* Given records
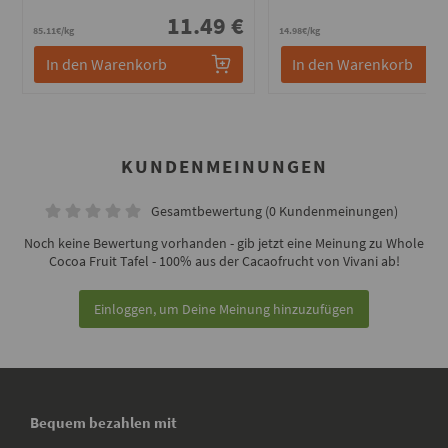
11.49 €
7
85.11€/kg
14.98€/kg
In den Warenkorb
In den Warenkorb
KUNDENMEINUNGEN
Gesamtbewertung (0 Kundenmeinungen)
Noch keine Bewertung vorhanden - gib jetzt eine Meinung zu Whole
Cocoa Fruit Tafel - 100% aus der Cacaofrucht von Vivani ab!
Einloggen, um Deine Meinung hinzuzufügen
Bequem bezahlen mit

* Problem to solve
Would it be possible to print the records above verbatim, pictures omitted?

* Answer
11.49 €
7
85.11€/kg
14.98€/kg
In den Warenkorb
In den Warenkorb
KUNDENMEINUNGEN
Gesamtbewertung (0 Kundenmeinungen)
Noch keine Bewertung vorhanden - gib jetzt eine Meinung zu Whole
Cocoa Fruit Tafel - 100% aus der Cacaofrucht von Vivani ab!
Einloggen, um Deine Meinung hinzuzufügen
Bequem bezahlen mit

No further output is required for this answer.